--- DATA EXTRACT Enclosed Below ---

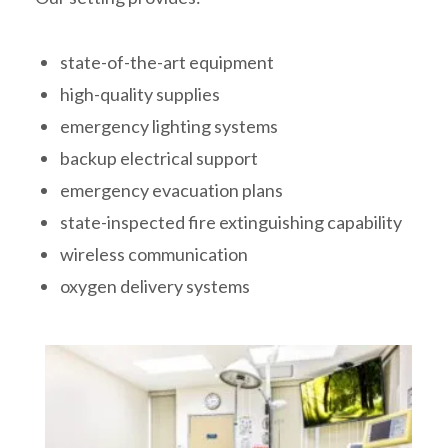
state-of-the-art equipment
high-quality supplies
emergency lighting systems
backup electrical support
emergency evacuation plans
state-inspected fire extinguishing capability
wireless communication
oxygen delivery systems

--- End of Enclosed DATA EXTRACT ---

**WHAT YOU SHOULD DO**
Copy out all the data without changing anything, and drop the pictures.

**ANSWER BOX**
state-of-the-art equipment
high-quality supplies
emergency lighting systems
backup electrical support
emergency evacuation plans
state-inspected fire extinguishing capability
wireless communication
oxygen delivery systems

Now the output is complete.